Last post I mentioned adding a “pseudo” receiver dynamics mode to RTKLIB that gives most of the benefit of the receiver dynamics option but with a much smaller number of computations. Since then I have realized that a better alternative is to optimize the existing dynamics mode to use less computations rather than replace it with something new. That is what I will discuss this post.

First let’s take a quick look at how the receiver dynamics feature works.

There are normally two steps for each time sample in the kalman filter calculations. In the first step, the kalman filter predicts the receiver position for the current time sample based on the receiver position of the previous sample, the time elapsed since the last sample, and the known dynamics of the receiver. It also estimates the confidence of that estimate in terms of variances. In the second step, these predictions are updated based on the input measurements from the receiver. Confidence levels (variances) are also estimated for the measurements and the relative weighting between prediction and measurement used in this update are determined by the variances.

It is the first step that we are interested in here. It is referred to as the time update of the kalman filter in the documentation. It is also sometimes referred to as the state prediction.

If receiver dynamics is set to off, then this first step is skipped. Instead of predicting the position, RTKLIB simply uses the coarse measurement derived from the pseudorange measurements. This measurement will generally be much less accurate than the predicted position, which is why enabling receiver dynamics is desirable.

If receiver dynamics is set to on, then RTKLIB will add six states to the kalman filter, three for receiver velocity (x, y, z) and three for acceleration. This is in addition to the existing three states for receiver position (x, y, z). The kalman filter will then use these estimates of the receiver’s velocity and acceleration when predicting what the receiver position will be one sample later. These states are updated in a similar way to the other states, but note that unlike most of the states, these do not have direct measurements associated with them. Since, in typical RTKLIB applications, the time between samples is usually quite short relative to the receiver’s maximum acceleration, these predictions should be quite accurate. The confidence of these position estimates will also be updated based on the length of time to the next sample and the acceleration characteristics of the receiver defined by the configuration file input parameters “stats-prnaccelh” and “stats-prnaccelv”. The longer the time between samples and the larger the possible accelerations of the receiver are, the less confident the kalman filter will be in its estimates. Less confidence means higher variances.

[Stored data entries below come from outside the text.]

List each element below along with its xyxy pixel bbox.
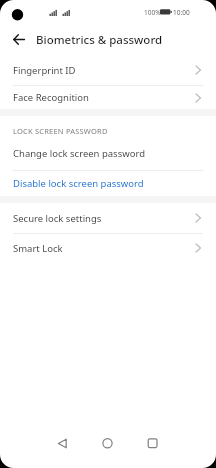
button[interactable] (144, 436, 216, 468)
staticText: Biometrics & password (36, 32, 163, 48)
staticText: Smart Lock (13, 242, 63, 255)
button[interactable]: Face Recognition (0, 86, 216, 109)
button[interactable] (8, 28, 30, 50)
staticText: Face Recognition (13, 91, 89, 104)
staticText: Disable lock screen password (13, 177, 144, 190)
staticText: 10:00 (173, 8, 190, 17)
button[interactable]: Smart Lock (0, 234, 216, 262)
staticText: Fingerprint ID (13, 64, 76, 77)
button[interactable]: Disable lock screen password (0, 171, 216, 196)
button[interactable]: Secure lock settings (0, 203, 216, 233)
staticText: Secure lock settings (13, 212, 102, 225)
staticText: LOCK SCREEN PASSWORD (13, 126, 108, 136)
button[interactable]: Change lock screen password (0, 137, 216, 170)
button[interactable] (72, 436, 144, 468)
button[interactable] (0, 436, 72, 468)
staticText: Change lock screen password (13, 147, 146, 160)
staticText: 100% (144, 8, 161, 17)
button[interactable]: Fingerprint ID (0, 55, 216, 85)
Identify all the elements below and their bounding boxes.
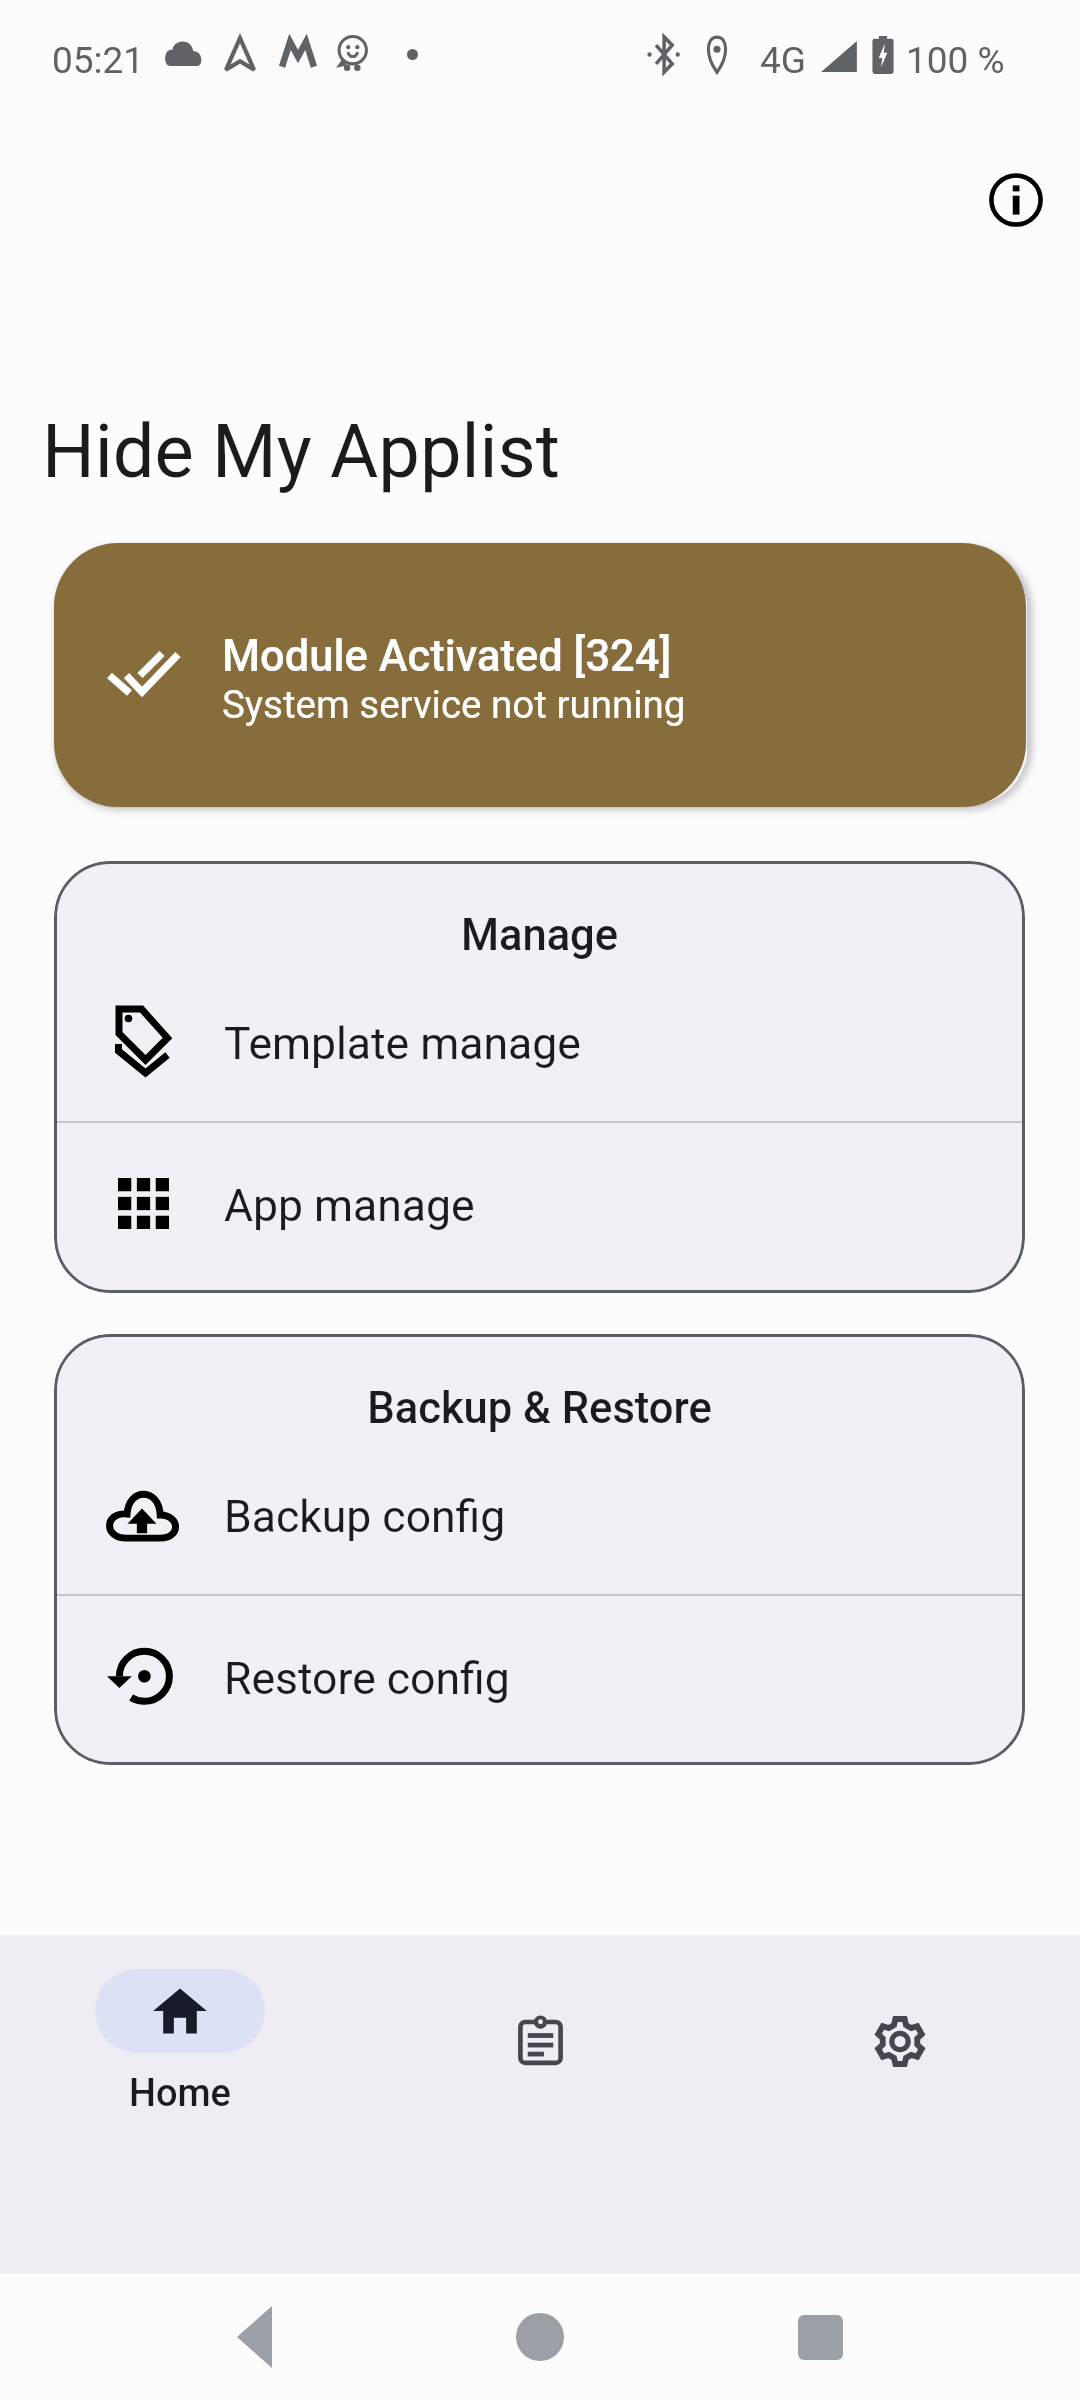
button[interactable]: App manage [54, 1123, 1025, 1283]
staticText: Template manage [224, 1018, 581, 1070]
staticText: 05:21 [52, 39, 145, 82]
button[interactable]: Module Activated [324] [54, 543, 1026, 807]
staticText: 4G [760, 39, 806, 82]
staticText: App manage [224, 1180, 475, 1232]
staticText: Module Activated [324] [222, 631, 672, 682]
staticText: System service not running [222, 682, 686, 727]
staticText: Backup config [224, 1491, 506, 1543]
button[interactable]: About [968, 152, 1064, 248]
button[interactable]: Home [0, 1935, 360, 2116]
staticText: Backup & Restore [54, 1383, 1025, 1434]
button[interactable]: Restore config [54, 1596, 1025, 1756]
staticText: Restore config [224, 1653, 510, 1705]
button[interactable]: Settings [720, 1935, 1080, 2135]
staticText: Home [129, 2071, 231, 2116]
staticText: Hide My Applist [42, 408, 560, 495]
button[interactable]: Backup config [54, 1434, 1025, 1594]
button[interactable]: Template manage [54, 961, 1025, 1121]
staticText: 100 % [906, 39, 1005, 82]
button[interactable]: Templates [360, 1935, 720, 2135]
staticText: Manage [54, 910, 1025, 961]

For more details on exactly how this is done let’s look at Appendix E in the user manual. In section E.7 we find the matrix used for the time update of the kalman filter.

The updated state vector x(k+1) , one sample time later than x(k), is calculated by multiplying this matrix by x(k). In other words:

x(k+1) = F * x(k)

In this case F is a square matrix, nxn, where n is the number of states. The exact number of states will depend on input parameters but for my example, with GPS, GLONASS, SBAS, and dynamics enabled, n is equal to 98. This is one state for each satellite plus the nine for the receiver mentioned above. Multiplying an nxm matrix with an mxp matrix, assuming no shortcuts are taken, requires nxmxp multiplications, in this case, 98x98x1=9604.

Let’s take a closer look at F, the state-transition matrix. First, notice that it is almost equal to the identity matrix, which is a matrix with all 1’s on the diagonal (I is a notation for identity matrix here). Only the one 3×3 term multiplied by tau is off the diagonal. If it wasn’t for this term, x(k+1) would simply equal x(k) since multiplying a matrix by I is equivalent to multiplying a scalar by one. This makes sense since we are only updating the position states … all the satellite bias states should remain constant with time.

So what is the tau term doing here? Let’s look at the first row in the F matrix. By replacing the I notation with actual numbers we can see that it is equal to {1 0 0 τ 0 0 …} where the remaining 92 elements are all zero. In this case τ is the time difference between samples. Since the first three states are position in the x,y,z axes and the next three states are velocity in the x,y,z axes, the first three rows of F corresponds to the equations

posx(k+1) = posx(k) + velx(k) * τ

posy(k+1) = posy(k) + vely(k) * τ

posz(k+1) = posz(k) + velz(k) * τ

So what could appear to be a somewhat intimidating equation in matrix form turns out to be quite simple and familiar when reduced to its parts.

Since the rest of F is the identity matrix, the equations for all the other states will be even simpler and will just be equal to their previous value.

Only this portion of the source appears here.